RECORDS FOR THIS TASK:
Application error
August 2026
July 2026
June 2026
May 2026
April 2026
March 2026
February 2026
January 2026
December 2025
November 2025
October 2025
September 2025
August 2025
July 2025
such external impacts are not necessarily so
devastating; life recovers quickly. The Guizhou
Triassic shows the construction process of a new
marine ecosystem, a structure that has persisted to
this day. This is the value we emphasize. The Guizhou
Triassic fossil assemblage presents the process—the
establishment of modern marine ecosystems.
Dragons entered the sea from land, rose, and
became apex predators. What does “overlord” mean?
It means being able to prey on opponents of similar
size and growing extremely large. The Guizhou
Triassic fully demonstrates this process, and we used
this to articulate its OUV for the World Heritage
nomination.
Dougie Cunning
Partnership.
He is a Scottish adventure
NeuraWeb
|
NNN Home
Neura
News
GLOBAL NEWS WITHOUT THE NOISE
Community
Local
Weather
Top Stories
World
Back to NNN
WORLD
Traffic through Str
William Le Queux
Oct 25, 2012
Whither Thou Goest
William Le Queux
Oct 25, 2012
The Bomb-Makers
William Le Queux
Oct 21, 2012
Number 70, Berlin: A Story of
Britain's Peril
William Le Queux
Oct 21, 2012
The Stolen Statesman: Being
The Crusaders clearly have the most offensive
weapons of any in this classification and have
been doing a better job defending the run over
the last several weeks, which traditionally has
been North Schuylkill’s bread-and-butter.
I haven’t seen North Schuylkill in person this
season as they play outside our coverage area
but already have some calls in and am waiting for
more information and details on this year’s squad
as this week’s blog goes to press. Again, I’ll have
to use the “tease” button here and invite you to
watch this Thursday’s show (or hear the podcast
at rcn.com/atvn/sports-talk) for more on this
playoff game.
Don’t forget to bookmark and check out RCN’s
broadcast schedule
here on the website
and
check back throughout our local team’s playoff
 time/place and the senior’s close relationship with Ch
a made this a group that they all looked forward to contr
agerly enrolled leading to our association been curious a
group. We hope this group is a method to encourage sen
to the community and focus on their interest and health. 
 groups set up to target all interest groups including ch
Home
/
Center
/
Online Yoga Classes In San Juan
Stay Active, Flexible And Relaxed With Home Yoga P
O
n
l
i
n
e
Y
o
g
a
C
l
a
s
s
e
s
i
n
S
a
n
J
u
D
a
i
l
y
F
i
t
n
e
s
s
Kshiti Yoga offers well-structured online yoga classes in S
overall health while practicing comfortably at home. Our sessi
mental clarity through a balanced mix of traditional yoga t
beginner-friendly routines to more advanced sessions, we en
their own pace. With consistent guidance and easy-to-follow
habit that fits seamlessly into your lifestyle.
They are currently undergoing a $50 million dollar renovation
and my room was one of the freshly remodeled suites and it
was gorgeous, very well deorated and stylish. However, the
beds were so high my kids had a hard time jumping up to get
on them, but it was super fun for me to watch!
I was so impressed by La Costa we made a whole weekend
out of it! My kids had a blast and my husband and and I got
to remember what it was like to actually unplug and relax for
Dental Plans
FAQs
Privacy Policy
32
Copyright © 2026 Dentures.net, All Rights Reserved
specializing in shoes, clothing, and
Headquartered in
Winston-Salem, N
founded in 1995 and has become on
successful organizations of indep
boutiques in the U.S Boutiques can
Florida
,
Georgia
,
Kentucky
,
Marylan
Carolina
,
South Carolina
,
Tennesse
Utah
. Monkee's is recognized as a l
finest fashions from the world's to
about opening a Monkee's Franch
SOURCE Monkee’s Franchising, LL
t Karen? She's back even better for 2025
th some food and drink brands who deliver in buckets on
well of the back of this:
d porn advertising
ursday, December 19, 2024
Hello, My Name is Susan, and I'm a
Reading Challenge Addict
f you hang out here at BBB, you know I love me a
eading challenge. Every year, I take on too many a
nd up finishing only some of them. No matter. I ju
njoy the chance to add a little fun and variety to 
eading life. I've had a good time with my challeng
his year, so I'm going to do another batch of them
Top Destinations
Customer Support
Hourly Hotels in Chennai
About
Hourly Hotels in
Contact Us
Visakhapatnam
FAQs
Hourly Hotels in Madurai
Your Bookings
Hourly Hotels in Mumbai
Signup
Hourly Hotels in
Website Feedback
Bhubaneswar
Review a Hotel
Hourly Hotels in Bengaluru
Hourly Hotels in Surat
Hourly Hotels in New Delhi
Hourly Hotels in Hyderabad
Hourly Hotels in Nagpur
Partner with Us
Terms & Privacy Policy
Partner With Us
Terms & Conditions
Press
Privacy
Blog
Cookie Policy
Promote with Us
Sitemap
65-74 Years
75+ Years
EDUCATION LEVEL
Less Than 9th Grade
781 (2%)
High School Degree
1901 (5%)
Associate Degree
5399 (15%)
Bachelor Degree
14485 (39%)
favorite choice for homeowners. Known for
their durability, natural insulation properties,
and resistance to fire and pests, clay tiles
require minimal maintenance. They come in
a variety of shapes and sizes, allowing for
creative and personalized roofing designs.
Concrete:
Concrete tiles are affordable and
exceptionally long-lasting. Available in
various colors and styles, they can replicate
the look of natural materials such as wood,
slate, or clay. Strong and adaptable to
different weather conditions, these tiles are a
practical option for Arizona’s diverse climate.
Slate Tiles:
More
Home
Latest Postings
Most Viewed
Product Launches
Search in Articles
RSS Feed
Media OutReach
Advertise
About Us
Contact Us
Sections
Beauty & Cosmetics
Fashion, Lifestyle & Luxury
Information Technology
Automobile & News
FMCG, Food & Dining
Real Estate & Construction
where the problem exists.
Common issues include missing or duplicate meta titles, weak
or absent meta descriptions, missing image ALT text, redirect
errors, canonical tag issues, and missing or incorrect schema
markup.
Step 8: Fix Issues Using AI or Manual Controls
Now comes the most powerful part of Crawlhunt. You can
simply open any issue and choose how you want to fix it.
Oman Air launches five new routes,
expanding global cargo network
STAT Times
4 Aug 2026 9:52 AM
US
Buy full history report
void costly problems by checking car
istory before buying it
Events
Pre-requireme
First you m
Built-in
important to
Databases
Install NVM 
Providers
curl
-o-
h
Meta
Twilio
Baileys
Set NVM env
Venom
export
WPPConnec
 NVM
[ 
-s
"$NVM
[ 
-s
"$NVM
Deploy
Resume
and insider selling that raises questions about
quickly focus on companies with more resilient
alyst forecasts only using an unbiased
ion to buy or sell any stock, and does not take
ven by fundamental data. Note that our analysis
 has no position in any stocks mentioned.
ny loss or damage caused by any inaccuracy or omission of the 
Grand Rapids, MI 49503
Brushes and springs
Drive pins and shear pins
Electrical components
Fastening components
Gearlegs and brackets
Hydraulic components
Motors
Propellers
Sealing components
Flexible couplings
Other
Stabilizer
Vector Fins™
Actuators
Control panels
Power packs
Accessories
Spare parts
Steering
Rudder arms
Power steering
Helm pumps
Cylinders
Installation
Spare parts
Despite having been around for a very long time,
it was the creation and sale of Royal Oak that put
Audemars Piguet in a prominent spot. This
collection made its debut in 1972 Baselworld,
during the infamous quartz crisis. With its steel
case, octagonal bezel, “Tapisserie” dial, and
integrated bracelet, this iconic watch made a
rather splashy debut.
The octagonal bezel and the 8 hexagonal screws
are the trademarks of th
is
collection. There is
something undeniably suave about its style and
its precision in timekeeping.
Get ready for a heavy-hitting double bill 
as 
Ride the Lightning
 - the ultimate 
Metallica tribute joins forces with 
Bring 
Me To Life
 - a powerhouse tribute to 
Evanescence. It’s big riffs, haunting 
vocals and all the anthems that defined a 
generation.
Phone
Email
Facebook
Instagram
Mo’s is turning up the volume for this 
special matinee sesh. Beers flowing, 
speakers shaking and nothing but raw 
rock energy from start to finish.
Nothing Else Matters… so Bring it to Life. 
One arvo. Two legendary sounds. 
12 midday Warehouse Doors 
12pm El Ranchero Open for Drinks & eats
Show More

WORK ORDER: Each line above should be duplicated without any alteration.

WRITTEN RESPONSE:
Application error
August 2026
July 2026
June 2026
May 2026
April 2026
March 2026
February 2026
January 2026
December 2025
November 2025
October 2025
September 2025
August 2025
July 2025
such external impacts are not necessarily so
devastating; life recovers quickly. The Guizhou
Triassic shows the construction process of a new
marine ecosystem, a structure that has persisted to
this day. This is the value we emphasize. The Guizhou
Triassic fossil assemblage presents the process—the
establishment of modern marine ecosystems.
Dragons entered the sea from land, rose, and
became apex predators. What does “overlord” mean?
It means being able to prey on opponents of similar
size and growing extremely large. The Guizhou
Triassic fully demonstrates this process, and we used
this to articulate its OUV for the World Heritage
nomination.
Dougie Cunning
Partnership.
He is a Scottish adventure
NeuraWeb
|
NNN Home
Neura
News
GLOBAL NEWS WITHOUT THE NOISE
Community
Local
Weather
Top Stories
World
Back to NNN
WORLD
Traffic through Str
William Le Queux
Oct 25, 2012
Whither Thou Goest
William Le Queux
Oct 25, 2012
The Bomb-Makers
William Le Queux
Oct 21, 2012
Number 70, Berlin: A Story of
Britain's Peril
William Le Queux
Oct 21, 2012
The Stolen Statesman: Being
The Crusaders clearly have the most offensive
weapons of any in this classification and have
been doing a better job defending the run over
the last several weeks, which traditionally has
been North Schuylkill’s bread-and-butter.
I haven’t seen North Schuylkill in person this
season as they play outside our coverage area
but already have some calls in and am waiting for
more information and details on this year’s squad
as this week’s blog goes to press. Again, I’ll have
to use the “tease” button here and invite you to
watch this Thursday’s show (or hear the podcast
at rcn.com/atvn/sports-talk) for more on this
playoff game.
Don’t forget to bookmark and check out RCN’s
broadcast schedule
here on the website
and
check back throughout our local team’s playoff
 time/place and the senior’s close relationship with Ch
a made this a group that they all looked forward to contr
agerly enrolled leading to our association been curious a
group. We hope this group is a method to encourage sen
to the community and focus on their interest and health. 
 groups set up to target all interest groups including ch
Home
/
Center
/
Online Yoga Classes In San Juan
Stay Active, Flexible And Relaxed With Home Yoga P
O
n
l
i
n
e
Y
o
g
a
C
l
a
s
s
e
s
i
n
S
a
n
J
u
D
a
i
l
y
F
i
t
n
e
s
s
Kshiti Yoga offers well-structured online yoga classes in S
overall health while practicing comfortably at home. Our sessi
mental clarity through a balanced mix of traditional yoga t
beginner-friendly routines to more advanced sessions, we en
their own pace. With consistent guidance and easy-to-follow
habit that fits seamlessly into your lifestyle.
They are currently undergoing a $50 million dollar renovation
and my room was one of the freshly remodeled suites and it
was gorgeous, very well deorated and stylish. However, the
beds were so high my kids had a hard time jumping up to get
on them, but it was super fun for me to watch!
I was so impressed by La Costa we made a whole weekend
out of it! My kids had a blast and my husband and and I got
to remember what it was like to actually unplug and relax for
Dental Plans
FAQs
Privacy Policy
32
Copyright © 2026 Dentures.net, All Rights Reserved
specializing in shoes, clothing, and
Headquartered in
Winston-Salem, N
founded in 1995 and has become on
successful organizations of indep
boutiques in the U.S Boutiques can
Florida
,
Georgia
,
Kentucky
,
Marylan
Carolina
,
South Carolina
,
Tennesse
Utah
. Monkee's is recognized as a l
finest fashions from the world's to
about opening a Monkee's Franch
SOURCE Monkee’s Franchising, LL
t Karen? She's back even better for 2025
th some food and drink brands who deliver in buckets on
well of the back of this:
d porn advertising
ursday, December 19, 2024
Hello, My Name is Susan, and I'm a
Reading Challenge Addict
f you hang out here at BBB, you know I love me a
eading challenge. Every year, I take on too many a
nd up finishing only some of them. No matter. I ju
njoy the chance to add a little fun and variety to 
eading life. I've had a good time with my challeng
his year, so I'm going to do another batch of them
Top Destinations
Customer Support
Hourly Hotels in Chennai
About
Hourly Hotels in
Contact Us
Visakhapatnam
FAQs
Hourly Hotels in Madurai
Your Bookings
Hourly Hotels in Mumbai
Signup
Hourly Hotels in
Website Feedback
Bhubaneswar
Review a Hotel
Hourly Hotels in Bengaluru
Hourly Hotels in Surat
Hourly Hotels in New Delhi
Hourly Hotels in Hyderabad
Hourly Hotels in Nagpur
Partner with Us
Terms & Privacy Policy
Partner With Us
Terms & Conditions
Press
Privacy
Blog
Cookie Policy
Promote with Us
Sitemap
65-74 Years
75+ Years
EDUCATION LEVEL
Less Than 9th Grade
781 (2%)
High School Degree
1901 (5%)
Associate Degree
5399 (15%)
Bachelor Degree
14485 (39%)
favorite choice for homeowners. Known for
their durability, natural insulation properties,
and resistance to fire and pests, clay tiles
require minimal maintenance. They come in
a variety of shapes and sizes, allowing for
creative and personalized roofing designs.
Concrete:
Concrete tiles are affordable and
exceptionally long-lasting. Available in
various colors and styles, they can replicate
the look of natural materials such as wood,
slate, or clay. Strong and adaptable to
different weather conditions, these tiles are a
practical option for Arizona’s diverse climate.
Slate Tiles:
More
Home
Latest Postings
Most Viewed
Product Launches
Search in Articles
RSS Feed
Media OutReach
Advertise
About Us
Contact Us
Sections
Beauty & Cosmetics
Fashion, Lifestyle & Luxury
Information Technology
Automobile & News
FMCG, Food & Dining
Real Estate & Construction
where the problem exists.
Common issues include missing or duplicate meta titles, weak
or absent meta descriptions, missing image ALT text, redirect
errors, canonical tag issues, and missing or incorrect schema
markup.
Step 8: Fix Issues Using AI or Manual Controls
Now comes the most powerful part of Crawlhunt. You can
simply open any issue and choose how you want to fix it.
Oman Air launches five new routes,
expanding global cargo network
STAT Times
4 Aug 2026 9:52 AM
US
Buy full history report
void costly problems by checking car
istory before buying it
Events
Pre-requireme
First you m
Built-in
important to
Databases
Install NVM 
Providers
curl
-o-
h
Meta
Twilio
Baileys
Set NVM env
Venom
export
WPPConnec
 NVM
[ 
-s
"$NVM
[ 
-s
"$NVM
Deploy
Resume
and insider selling that raises questions about
quickly focus on companies with more resilient
alyst forecasts only using an unbiased
ion to buy or sell any stock, and does not take
ven by fundamental data. Note that our analysis
 has no position in any stocks mentioned.
ny loss or damage caused by any inaccuracy or omission of the 
Grand Rapids, MI 49503
Brushes and springs
Drive pins and shear pins
Electrical components
Fastening components
Gearlegs and brackets
Hydraulic components
Motors
Propellers
Sealing components
Flexible couplings
Other
Stabilizer
Vector Fins™
Actuators
Control panels
Power packs
Accessories
Spare parts
Steering
Rudder arms
Power steering
Helm pumps
Cylinders
Installation
Spare parts
Despite having been around for a very long time,
it was the creation and sale of Royal Oak that put
Audemars Piguet in a prominent spot. This
collection made its debut in 1972 Baselworld,
during the infamous quartz crisis. With its steel
case, octagonal bezel, “Tapisserie” dial, and
integrated bracelet, this iconic watch made a
rather splashy debut.
The octagonal bezel and the 8 hexagonal screws
are the trademarks of th
is
collection. There is
something undeniably suave about its style and
its precision in timekeeping.
Get ready for a heavy-hitting double bill 
as 
Ride the Lightning
 - the ultimate 
Metallica tribute joins forces with 
Bring 
Me To Life
 - a powerhouse tribute to 
Evanescence. It’s big riffs, haunting 
vocals and all the anthems that defined a 
generation.
Phone
Email
Facebook
Instagram
Mo’s is turning up the volume for this 
special matinee sesh. Beers flowing, 
speakers shaking and nothing but raw 
rock energy from start to finish.
Nothing Else Matters… so Bring it to Life. 
One arvo. Two legendary sounds. 
12 midday Warehouse Doors 
12pm El Ranchero Open for Drinks & eats
Show More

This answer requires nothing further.